Friday, 2 September 2011

Identifying and Troubleshooting Congestion in Storage Area Network

Congestion of Fibre channel links will eventualy lead to performance issue and severe production impact. This occurs, when more frames are being transmitted over a FC link, also special care needs to taken while choosing number of ISL to forward the FC traffic or else this will lead to congestion of ISL links.
Lets take an example of FCIP links, if we see lot of retransmits this indicates that there is a congestion on IP links, suggestion to slow down the data being put on the IP link, or increase the commited bandwidth for FCIP link having issues. Other things to check would be window size, MTU size and compression.
ISL oversubscription is another issue which leads to congestion in SAN. Some of the ways to mitigate this issues are
  1.  Increase the number of ISLs or localize traffic to decrease ISL use.
  2. Increase the number of connections from the device to the fabric to spread the traffic across multiple ports
  3. Spread high usage devices across different VCs
How to monitor congestion.
  1.  Monitor the performance from host application perspective. There are various tools available to calculate the IOPS, there should be a significant drop during congestion.
  2. Need to check for ISL utilization and buffer starvation.
  3. Look for class 3 frame drops on F port from initiator
Listed below are the commands in Brocade to monitor congestion

portstatsshow [<SlotNumber>/]<PortNumber> - Monitor buffer credit and class 3 frame discards
portbuffershow - Monitor buffer credit allocation
porterrshow - check for class 3 discards

Tuesday, 21 June 2011

Storage Virtualization Benefits

Storage virtualization is an emerging technology that creates logical abstractions of physical storage systems. With the help of Storage virtualization, the storage disks from multiple vendors can be pooled into a single device and thus enabling seamless data migration and storage tiering across heterogeneous storages.

 In the past I have seen very interesting use cases integrating server virtualization and storage virtualization. Listed below are some of the use cases

1) Seamless migration and tiering: 
    With the help of logical abstraction provided by the Storage virtualization appliance, host would be masked with a virtual volume and is completely unware of the underlying backend storage. Now with the help of native migration tool from the storage virtualization vendors underlying backend volumes that the virtual volume is made up of can be changed so that the host still has the access to virtual volume when the migration is being done. This helps in storage level tiering and migration across or within storage subsystem without a down time.
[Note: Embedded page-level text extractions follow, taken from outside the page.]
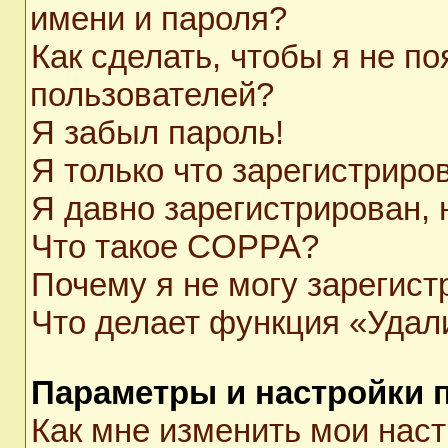
имени и пароля?
Как сделать, чтобы я не п
пользователей?
Я забыл пароль!
Я только что зарегистриров
Я давно зарегистрирован, 
Что такое COPPA?
Почему я не могу зарегист
Что делает функция «Удал
Параметры и настройки 
Как мне изменить мои нас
2) Vmotion across Datacenters:

What is vmotion ? its the capability to move a running VM from one ESX host to another, this is normaly done to offload the ESX server or to shutdown the host for maintenance. One of the requirement for this is a shared storage between the ESX hosts.
Now with the help of distributed device from storage virtualization solution from EMC which has legs spread across disparate datacenters, Vmotion can be done across Data centers (<100km | <5ms latency).  
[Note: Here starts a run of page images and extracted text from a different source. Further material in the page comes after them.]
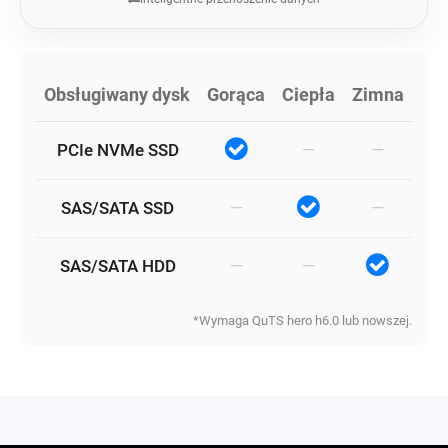
Obsługiwany dysk
Gorąca
Ciepła
Zimna
PCIe NVMe SSD
—
—
SAS/SATA SSD
—
—
SAS/SATA HDD
—
—
*Wymaga QuTS hero h6.0 lub nowszej.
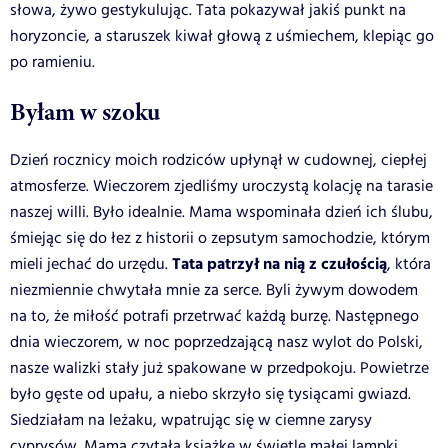
słowa, żywo gestykulując. Tata pokazywał jakiś punkt na
horyzoncie, a staruszek kiwał głową z uśmiechem, klepiąc go
po ramieniu.
Byłam w szoku
Dzień rocznicy moich rodziców upłynął w cudownej, ciepłej
atmosferze. Wieczorem zjedliśmy uroczystą kolację na tarasie
naszej willi. Było idealnie. Mama wspominała dzień ich ślubu,
śmiejąc się do łez z historii o zepsutym samochodzie, którym
Tata patrzył na nią z czułością
mieli jechać do urzędu.
, która
niezmiennie chwytała mnie za serce. Byli żywym dowodem
na to, że miłość potrafi przetrwać każdą burzę. Następnego
dnia wieczorem, w noc poprzedzającą nasz wylot do Polski,
nasze walizki stały już spakowane w przedpokoju. Powietrze
było gęste od upału, a niebo skrzyło się tysiącami gwiazd.
Siedziałam na leżaku, wpatrując się w ciemne zarysy
cyprysów. Mama czytała książkę w świetle małej lampki.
What is distributed device ? Distributed devices are mirrored devices that spread across two VPLEX clusters connected together into a metro plex. Distributed devices are created on top of two devices, the devices should be from different VPLEX clusters. The geometry of distributed devices by default is Raid-1.

Friday, 22 October 2010

Encapsulating to virtualized storage platform with no downtime

Storage virtualization is now new wave in IT industry, most of the customers are now migrating to virtualized platform so that  they can prepare themself for another big thing, Cloud !
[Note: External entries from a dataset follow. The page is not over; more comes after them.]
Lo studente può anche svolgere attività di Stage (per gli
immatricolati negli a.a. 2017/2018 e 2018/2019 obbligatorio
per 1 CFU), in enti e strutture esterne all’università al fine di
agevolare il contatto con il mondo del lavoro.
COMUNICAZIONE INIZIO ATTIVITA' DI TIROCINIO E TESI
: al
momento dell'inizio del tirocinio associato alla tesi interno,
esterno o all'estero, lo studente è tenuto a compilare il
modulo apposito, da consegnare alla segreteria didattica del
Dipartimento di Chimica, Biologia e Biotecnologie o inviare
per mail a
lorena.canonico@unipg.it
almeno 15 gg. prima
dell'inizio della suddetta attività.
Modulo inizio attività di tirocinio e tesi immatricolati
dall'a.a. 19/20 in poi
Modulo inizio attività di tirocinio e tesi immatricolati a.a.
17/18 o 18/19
Now when it comes to moving the data from physical storage to virtualized platform, the pain point is how to do a migration with less downtime or no downtime

1) Migration with less downtime: Do the cabling and zoning prior to taking the downtime reflecting the new target pwwn's. Now when the maintenance window is scheduled, shutdown the application using the volume being migrated ( this would clear the SCSI reservation if any). Present the LUN to the virtualization appliance and create the virtual volume out of it and present this to host. For Virtual volume creation - refer the array config guide as applicable.
Now login to host and scan for the new volumes, the path for the volumes may change depending on the OS. Make necessary changes from host perspective so that the application can use the newly presented virtualized LUNs.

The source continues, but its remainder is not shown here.